WASHINGTON (Reuters) – Treasury Secretary Janet Yellen will paint an optimistic picture for the U.S. economy as it emerges from the coronavirus pandemic, telling U.S. lawmakers on Tuesday that she sees both growth and possibly full employment next year – due to President Joe Biden’s coronavirus stimulus package.
Yellen, in written testimony prepared for delivery to the U.S. House of Representatives Financial Services Committee, said that with passage of the $1.9 trillion American Rescue Plan Act, “I am confident that people will reach the other side of this pandemic with the foundations of their lives intact. And I believe they will be met there by a growing economy. In fact, I think we may see a return to full employment next year.”

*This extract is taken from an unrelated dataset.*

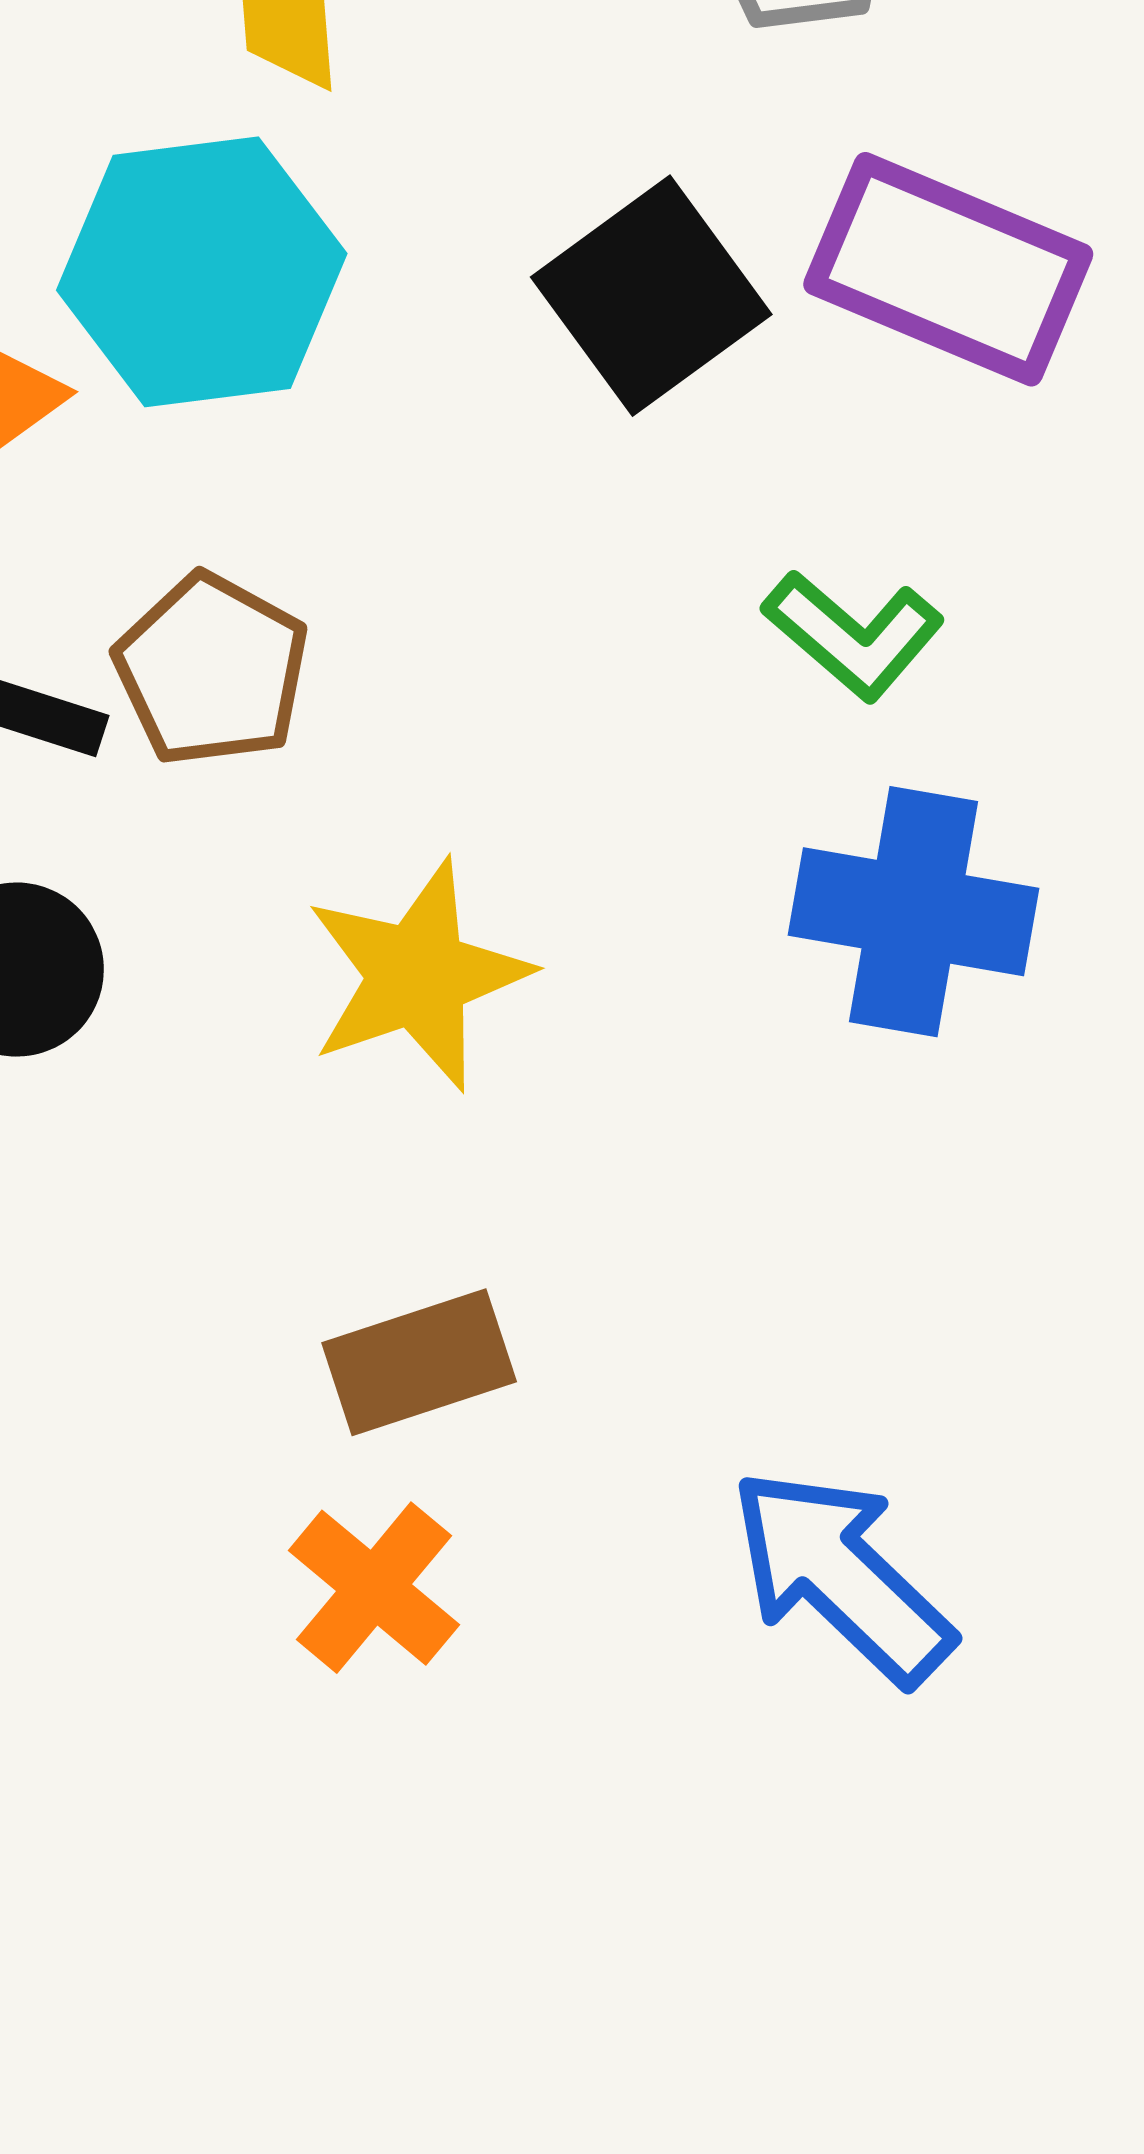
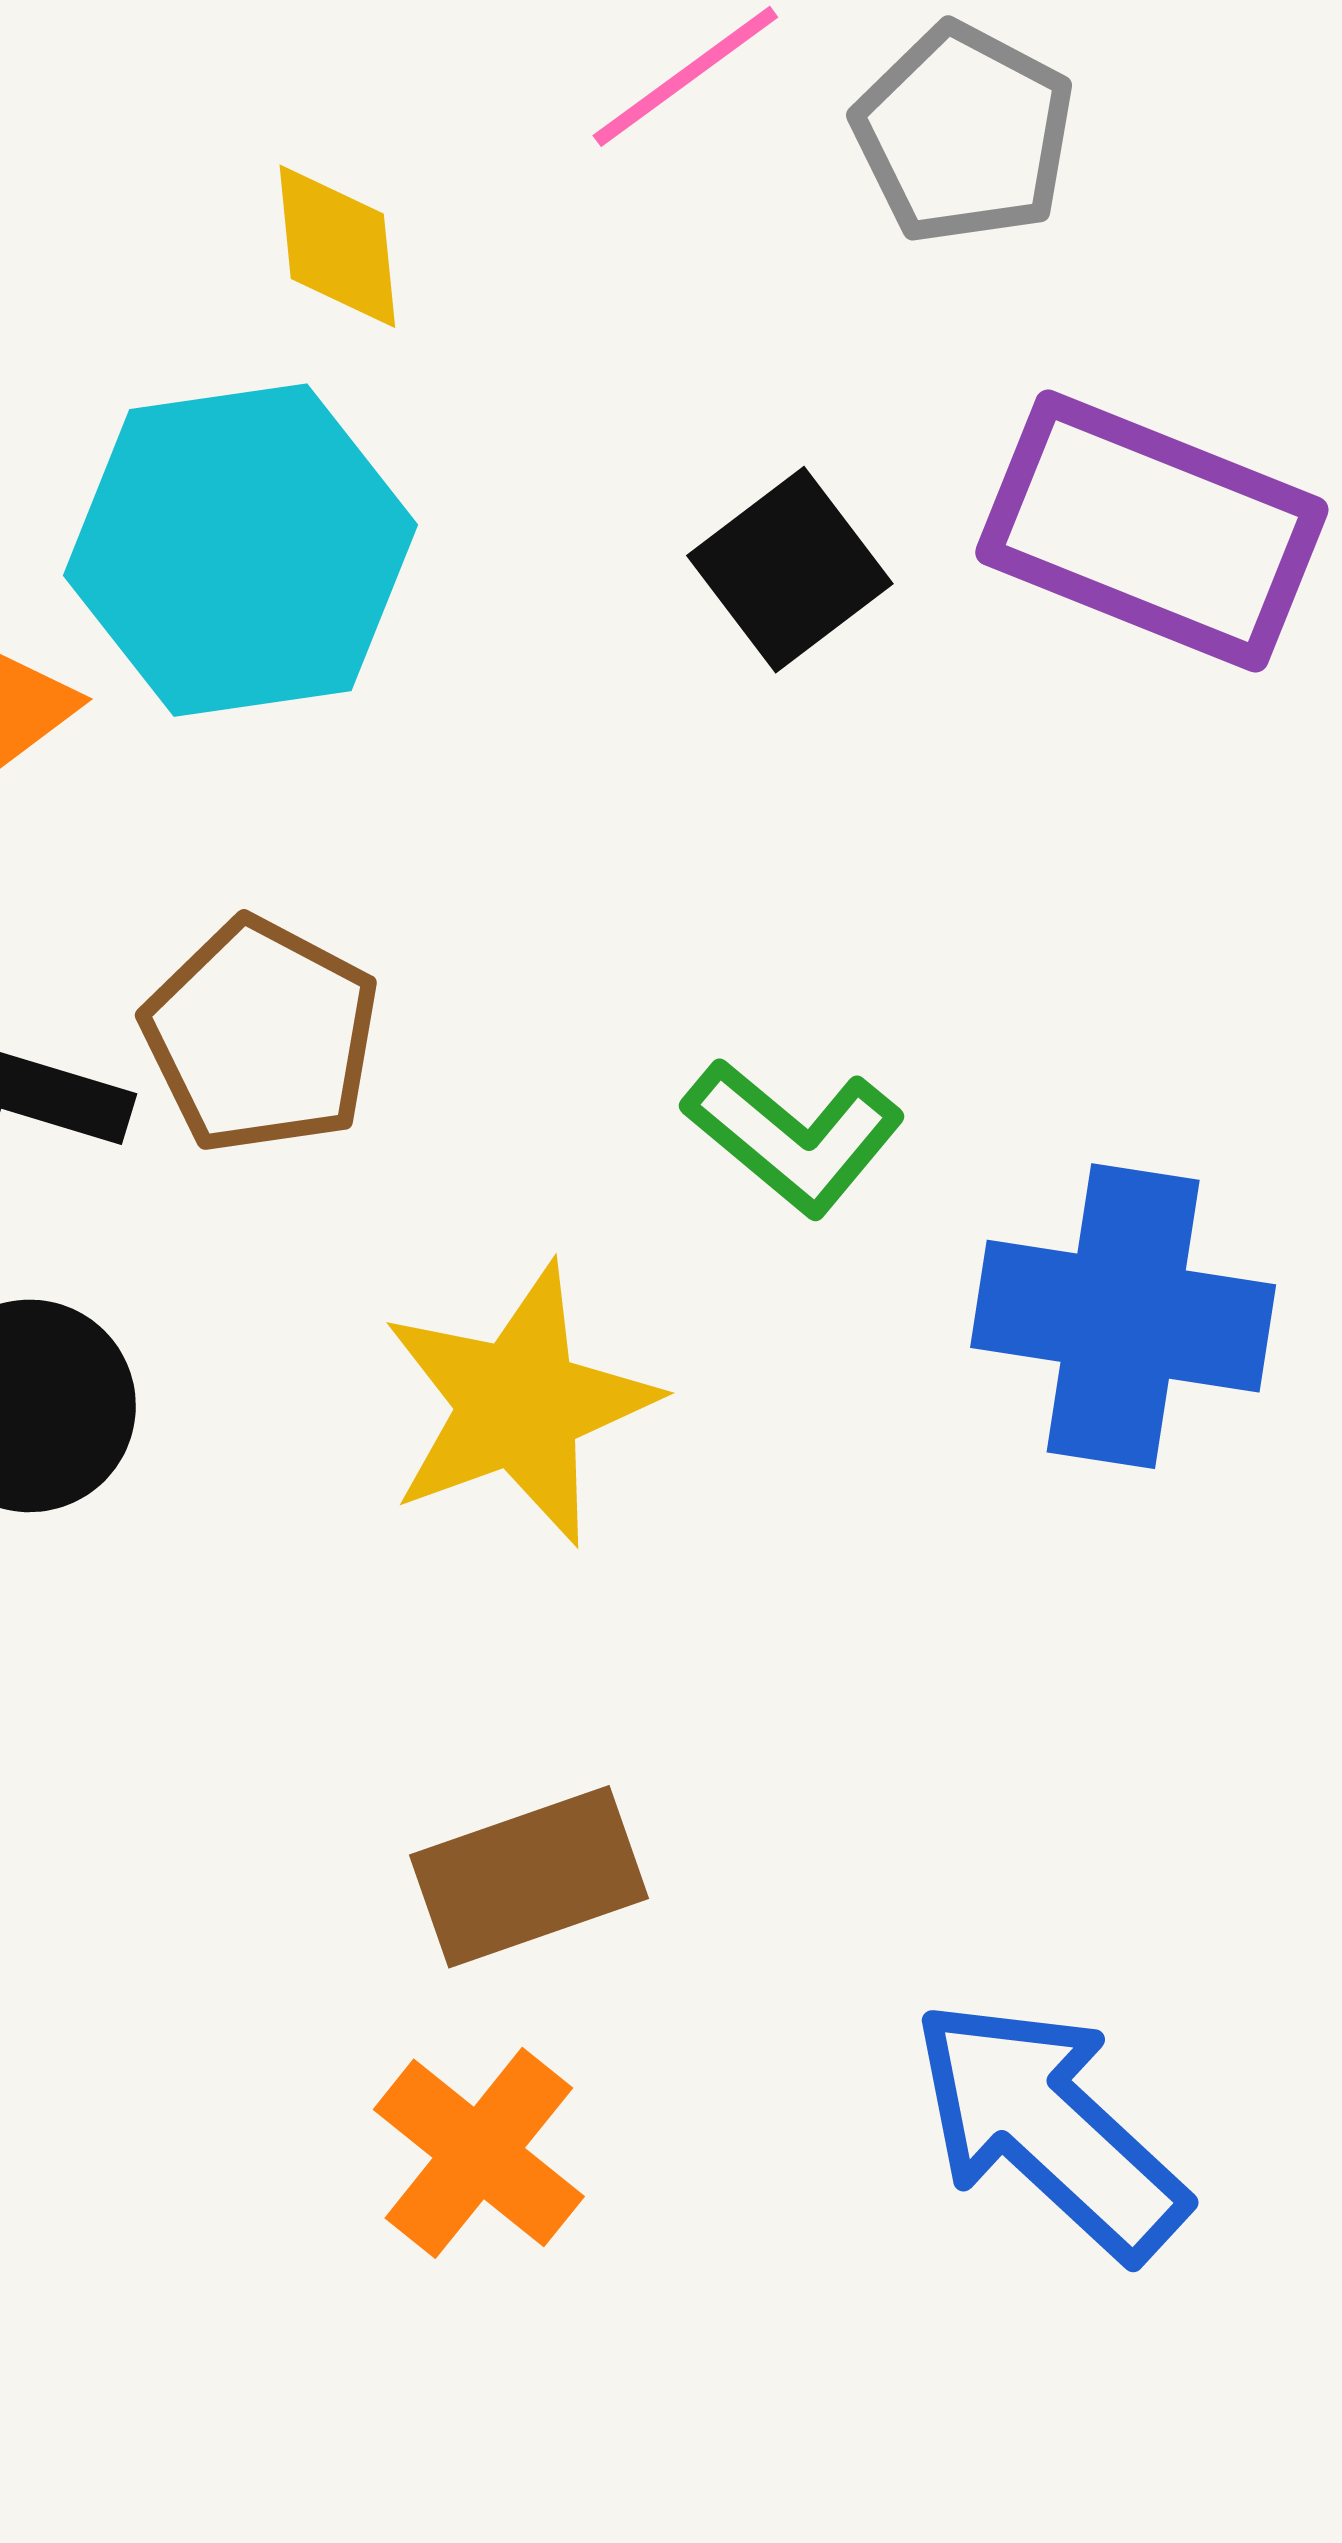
black square: (651, 296) -> (790, 570), size x0.7
green L-shape: (853, 635) -> (794, 1137), moved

Yellen said the Treasury, tasked with implementing much of the Biden stimulus plan and distributing the funds, was working to expedite relief to the areas of greatest need, including the smallest of small businesses, which are disproportionately owned by women and people of color.
The Treasury also is reducing some documentation requirements for struggling Americans to receive funds to help them make housing rental and mortgage payments in an effort to speed the implementation of a $30 billion housing aid plan.
“We’re cutting through the red tape for them, while still taking reasonable steps to prevent fraud and abuse,” Yellen said.
Treasury is also working closely with state, local, tribal and territorial governments to implement $350 billion in aid to them, she said.
Treasury officials said last week that the state and local government aid program, which is still setting rules on the use of funds, would start distributing money within about 60 days.